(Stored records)
··········
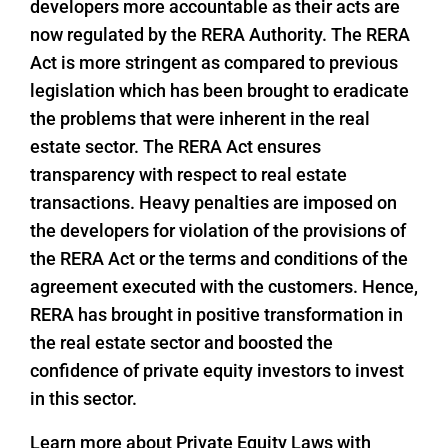
developers more accountable as their acts are
now regulated by the RERA Authority. The RERA
Act is more stringent as compared to previous
legislation which has been brought to eradicate
the problems that were inherent in the real
estate sector. The RERA Act ensures
transparency with respect to real estate
transactions. Heavy penalties are imposed on
the developers for violation of the provisions of
the RERA Act or the terms and conditions of the
agreement executed with the customers. Hence,
RERA has brought in positive transformation in
the real estate sector and boosted the
confidence of private equity investors to invest
in this sector.
Learn more about Private Equity Laws with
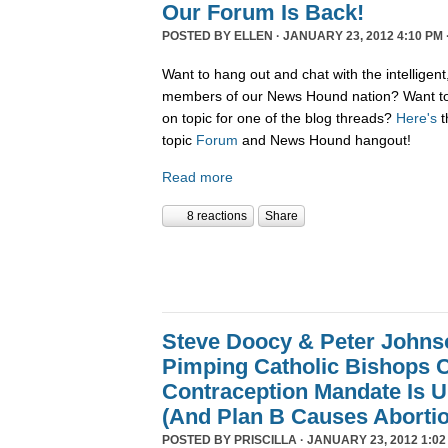
Our Forum Is Back!
POSTED BY
ELLEN
· JANUARY 23, 2012 4:10 PM 
Want to hang out and chat with the intelligent
members of our News Hound nation? Want to 
on topic for one of the blog threads?
Here's
t
topic
Forum
and News Hound hangout!
Read more
8 reactions
Share
Steve Doocy & Peter Johnson
Pimping Catholic Bishops C
Contraception Mandate Is U
(And Plan B Causes Aborti
POSTED BY
PRISCILLA
· JANUARY 23, 2012 1:02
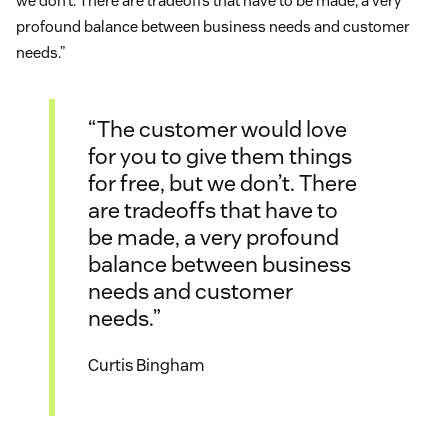
we don’t. There are tradeoffs that have to be made, a very
profound balance between business needs and customer
needs.”
“The customer would love
for you to give them things
for free, but we don’t. There
are tradeoffs that have to
be made, a very profound
balance between business
needs and customer
needs.”
Curtis Bingham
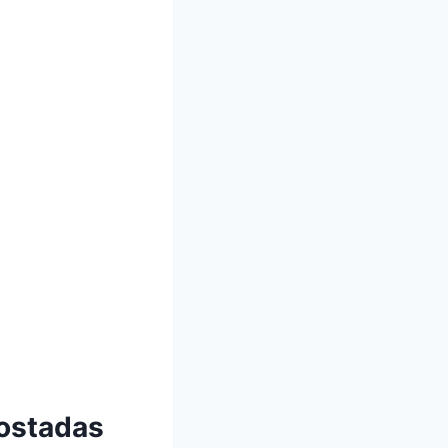
Tostadas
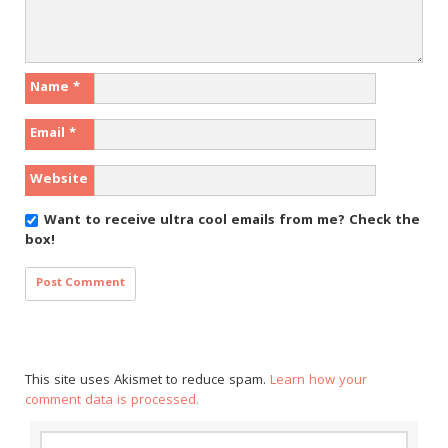
Name
*
Email
*
Website
Want to receive ultra cool emails from me?
Check the
box!
This site uses Akismet to reduce spam.
Learn how your
comment data is processed.
Search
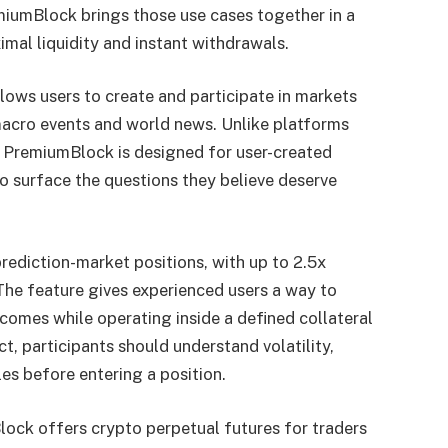
miumBlock brings those use cases together in a
imal liquidity and instant withdrawals.
llows users to create and participate in markets
, macro events and world news. Unlike platforms
, PremiumBlock is designed for user-created
to surface the questions they believe deserve
ediction-market positions, with up to 2.5x
The feature gives experienced users a way to
comes while operating inside a defined collateral
, participants should understand volatility,
les before entering a position.
ock offers crypto perpetual futures for traders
··········
In the copy, every entry must appear exactly as written, and no picture may appear.

developers more accountable as their acts are
now regulated by the RERA Authority. The RERA
Act is more stringent as compared to previous
legislation which has been brought to eradicate
the problems that were inherent in the real
estate sector. The RERA Act ensures
transparency with respect to real estate
transactions. Heavy penalties are imposed on
the developers for violation of the provisions of
the RERA Act or the terms and conditions of the
agreement executed with the customers. Hence,
RERA has brought in positive transformation in
the real estate sector and boosted the
confidence of private equity investors to invest
in this sector.
Learn more about Private Equity Laws with
Our Forum Is Back!
POSTED BY
ELLEN
· JANUARY 23, 2012 4:10 PM 
Want to hang out and chat with the intelligent
members of our News Hound nation? Want to 
on topic for one of the blog threads?
Here's
t
topic
Forum
and News Hound hangout!
Read more
8 reactions
Share
Steve Doocy & Peter Johnson
Pimping Catholic Bishops C
Contraception Mandate Is U
(And Plan B Causes Aborti
POSTED BY
PRISCILLA
· JANUARY 23, 2012 1:02
we don’t. There are tradeoffs that have to be made, a very
profound balance between business needs and customer
needs.”
“The customer would love
for you to give them things
for free, but we don’t. There
are tradeoffs that have to
be made, a very profound
balance between business
needs and customer
needs.”
Curtis Bingham
Tostadas
Name
*
Email
*
Website
Want to receive ultra cool emails from me?
Check the
box!
This site uses Akismet to reduce spam.
Learn how your
comment data is processed.
Search
miumBlock brings those use cases together in a
imal liquidity and instant withdrawals.
llows users to create and participate in markets
, macro events and world news. Unlike platforms
, PremiumBlock is designed for user-created
to surface the questions they believe deserve
ediction-market positions, with up to 2.5x
The feature gives experienced users a way to
comes while operating inside a defined collateral
, participants should understand volatility,
les before entering a position.
ock offers crypto perpetual futures for traders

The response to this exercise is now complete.